| WHAT IS NEEDED |
Go line by line through the data and copy those with the word "loại".

[Stored dataset items]
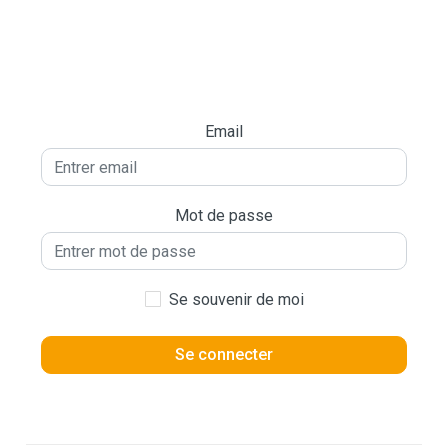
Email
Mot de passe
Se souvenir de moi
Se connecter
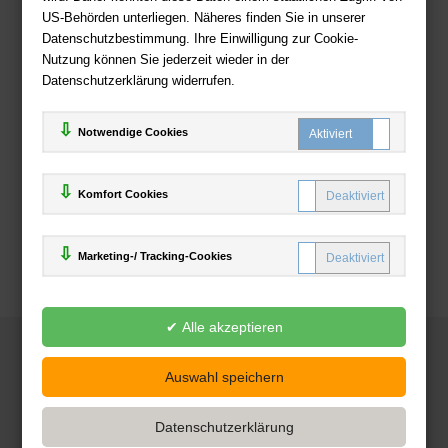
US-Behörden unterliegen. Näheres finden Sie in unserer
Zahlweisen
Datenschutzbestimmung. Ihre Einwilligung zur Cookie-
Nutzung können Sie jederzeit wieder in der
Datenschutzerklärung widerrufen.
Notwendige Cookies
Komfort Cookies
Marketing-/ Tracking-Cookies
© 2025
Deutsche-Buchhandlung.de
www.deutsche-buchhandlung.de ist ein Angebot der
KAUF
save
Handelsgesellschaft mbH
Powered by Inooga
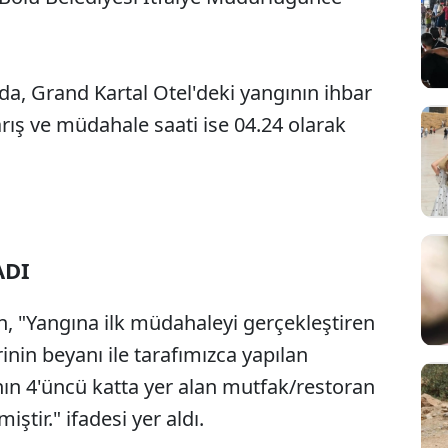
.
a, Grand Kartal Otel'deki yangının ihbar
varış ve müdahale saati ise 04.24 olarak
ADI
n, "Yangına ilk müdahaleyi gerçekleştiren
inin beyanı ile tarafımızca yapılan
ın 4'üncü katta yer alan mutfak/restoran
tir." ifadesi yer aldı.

* * *

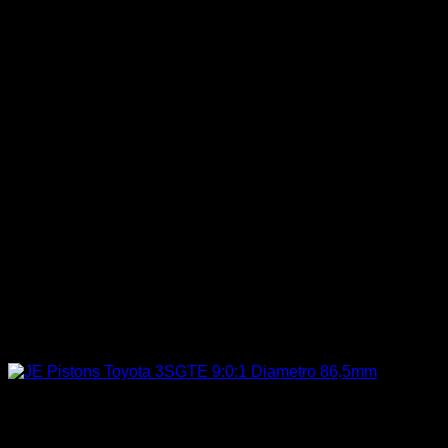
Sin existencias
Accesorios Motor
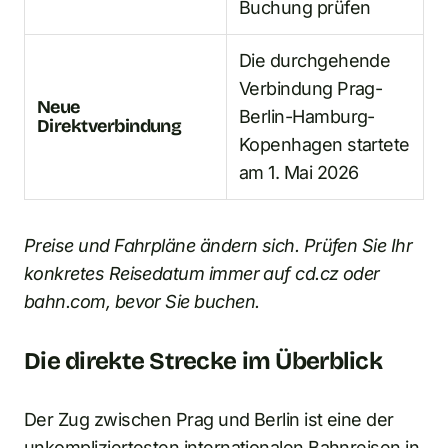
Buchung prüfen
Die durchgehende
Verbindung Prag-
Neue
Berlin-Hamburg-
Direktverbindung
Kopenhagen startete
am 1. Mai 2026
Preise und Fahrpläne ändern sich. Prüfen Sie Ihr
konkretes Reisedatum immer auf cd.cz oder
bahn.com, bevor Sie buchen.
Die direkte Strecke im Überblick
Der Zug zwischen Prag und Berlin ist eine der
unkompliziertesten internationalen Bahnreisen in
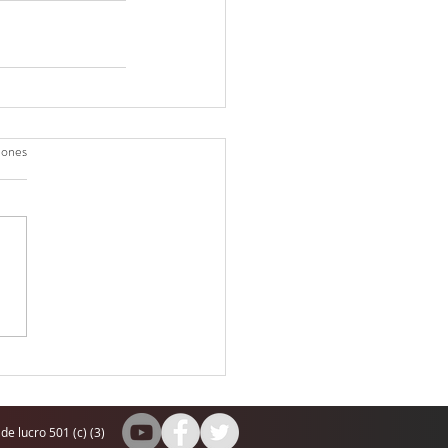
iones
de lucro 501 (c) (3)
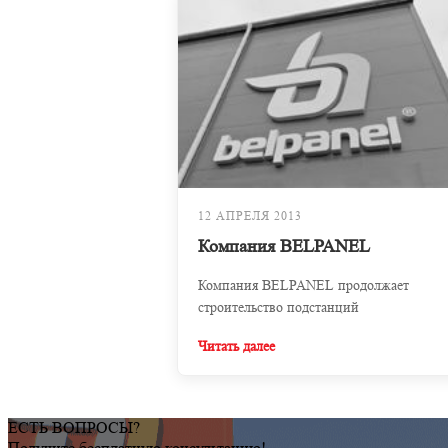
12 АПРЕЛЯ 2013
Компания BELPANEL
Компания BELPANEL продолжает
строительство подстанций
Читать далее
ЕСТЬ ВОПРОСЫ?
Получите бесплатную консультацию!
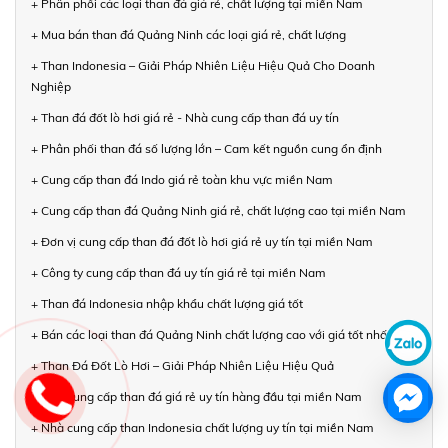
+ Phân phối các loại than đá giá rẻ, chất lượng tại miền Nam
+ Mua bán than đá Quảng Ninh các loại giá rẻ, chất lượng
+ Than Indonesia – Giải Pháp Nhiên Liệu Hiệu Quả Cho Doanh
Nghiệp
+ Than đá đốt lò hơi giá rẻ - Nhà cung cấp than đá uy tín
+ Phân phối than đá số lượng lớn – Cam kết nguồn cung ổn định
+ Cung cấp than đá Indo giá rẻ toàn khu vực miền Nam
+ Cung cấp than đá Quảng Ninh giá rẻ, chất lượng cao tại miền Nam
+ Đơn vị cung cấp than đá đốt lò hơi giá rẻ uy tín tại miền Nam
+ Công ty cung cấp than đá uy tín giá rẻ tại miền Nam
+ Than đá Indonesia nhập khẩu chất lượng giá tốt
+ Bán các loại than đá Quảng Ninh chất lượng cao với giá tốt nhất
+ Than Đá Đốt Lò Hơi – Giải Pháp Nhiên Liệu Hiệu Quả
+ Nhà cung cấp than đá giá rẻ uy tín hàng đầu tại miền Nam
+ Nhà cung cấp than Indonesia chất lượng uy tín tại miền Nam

| SOLUTION TO THE EXERCISE |
+ Phân phối các loại than đá giá rẻ, chất lượng tại miền Nam
+ Mua bán than đá Quảng Ninh các loại giá rẻ, chất lượng
+ Bán các loại than đá Quảng Ninh chất lượng cao với giá tốt nhất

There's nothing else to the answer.